Binary Sparse Coding for Interpretability
This work addresses interpretability for neural network researchers, but it is incremental as it builds on existing sparse autoencoder methods.
The authors tackled the problem of interpretability in sparse autoencoders by proposing binary sparse autoencoders and transcoders, which constrain activations to zero or one, finding that binarisation improves interpretability and monosemanticity but increases reconstruction error and ultra-high frequency features.

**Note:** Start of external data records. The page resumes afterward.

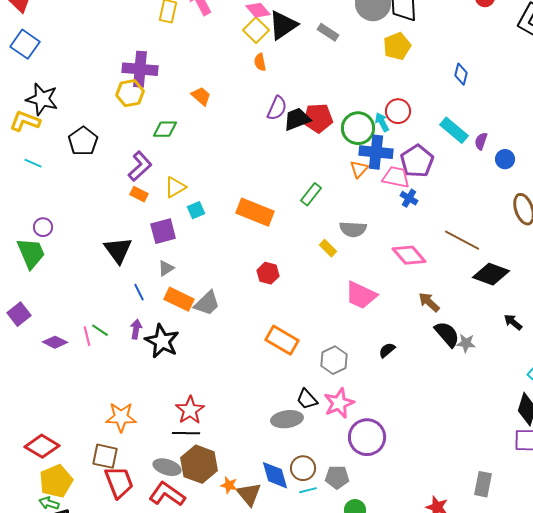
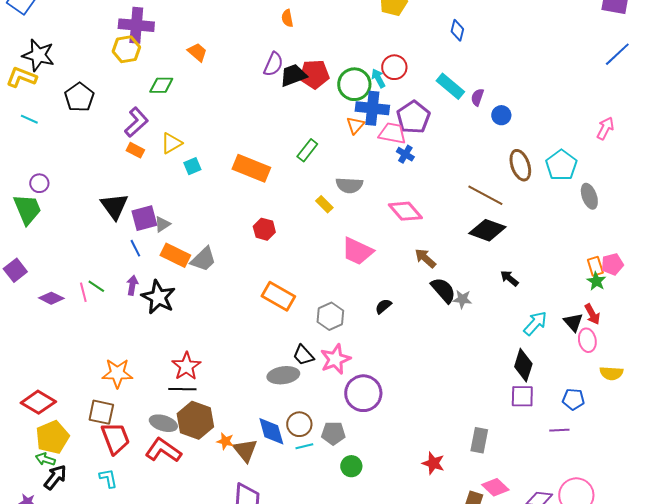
orange semicircle: (260, 62) -> (287, 18), moved
purple square: (163, 231) -> (144, 218), moved
brown line: (462, 240) -> (485, 195), moved

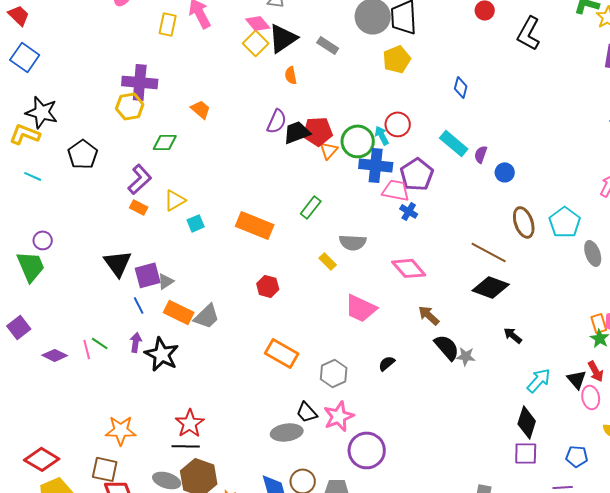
orange triangle: (355, 125) -> (329, 150), moved

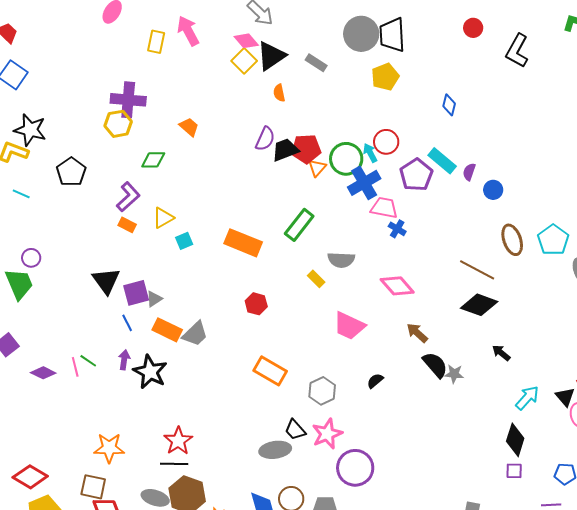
blue cross: (376, 165) -> (364, 183), turned -36
purple pentagon: (417, 174) -> (416, 175), moved
green rectangle: (311, 207) -> (299, 225), size x1.4
purple square: (526, 453) -> (514, 471), size x0.7

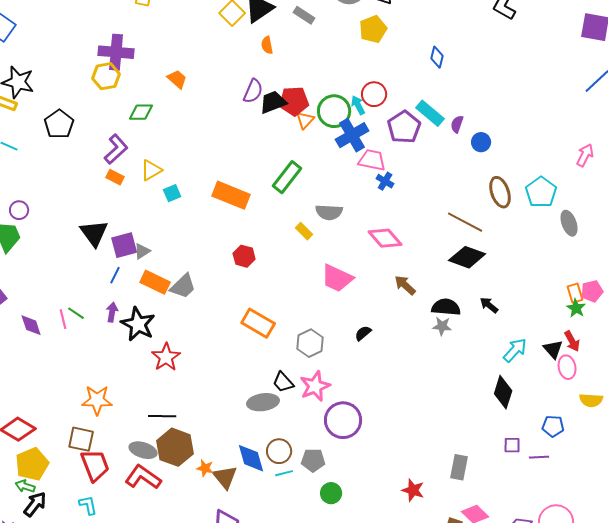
blue line: (127, 323) -> (115, 275), turned 54
black semicircle: (435, 365) -> (446, 307), moved, turned -44
purple diamond: (43, 373) -> (31, 325), turned 45
red star: (178, 441) -> (166, 357), moved
purple square: (514, 471) -> (512, 445), moved

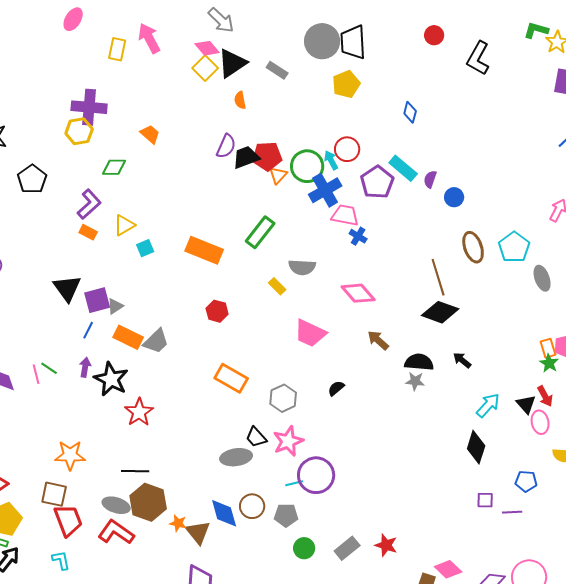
brown line: (465, 222) -> (438, 277), turned 45
gray rectangle: (459, 467) -> (347, 548), moved, turned 40
cyan line: (284, 473) -> (294, 483), moved

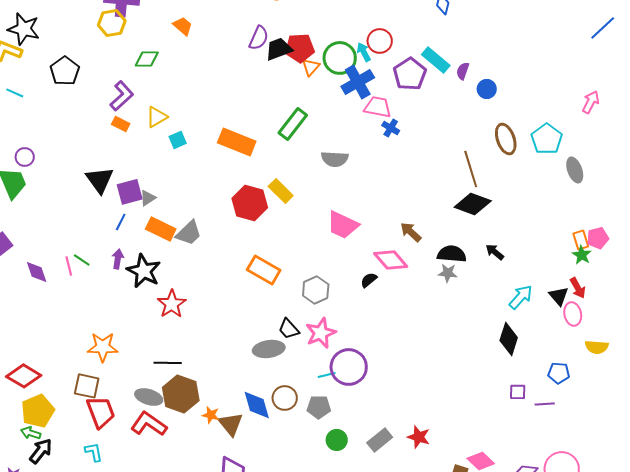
yellow rectangle: (277, 286) -> (281, 191), moved, size x1.4
pink diamond: (358, 293) -> (391, 260), moved
red hexagon: (217, 311) -> (250, 203), size x1.6

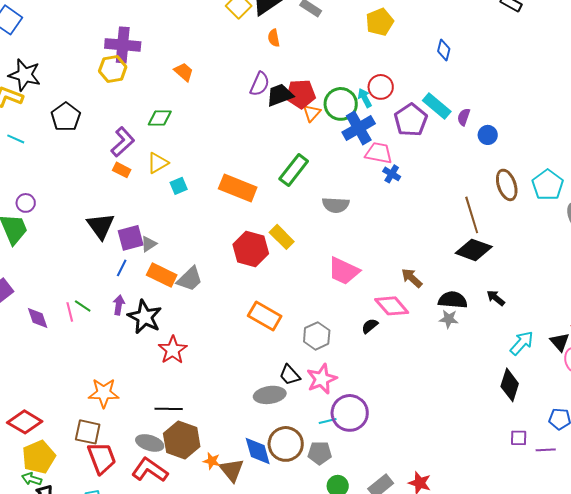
green diamond: (147, 59) -> (160, 118), moved
brown circle: (285, 398) -> (286, 444), size x1.4

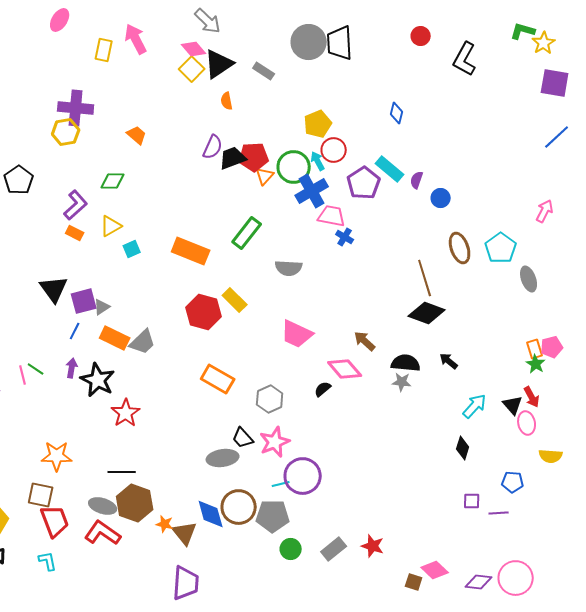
yellow pentagon: (380, 22) -> (318, 124), moved
black diamond: (510, 385) -> (463, 448), size x0.7
gray pentagon: (320, 453) -> (273, 516), size x1.4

Sparse autoencoders (SAEs) are used to decompose neural network activations into sparsely activating features, but many SAE features are only interpretable at high activation strengths. To address this issue we propose to use binary sparse autoencoders (BAEs) and binary transcoders (BTCs), which constrain all activations to be zero or one. We find that binarisation significantly improves the interpretability and monosemanticity of the discovered features, while increasing reconstruction error. By eliminating the distinction between high and low activation strengths, we prevent uninterpretable information from being smuggled in through the continuous variation in feature activations. However, we also find that binarisation increases the number of uninterpretable ultra-high frequency features, and when interpretability scores are frequency-adjusted, the scores for continuous sparse coders are slightly better than those of binary ones. This suggests that polysemanticity may be an ineliminable property of neural activations.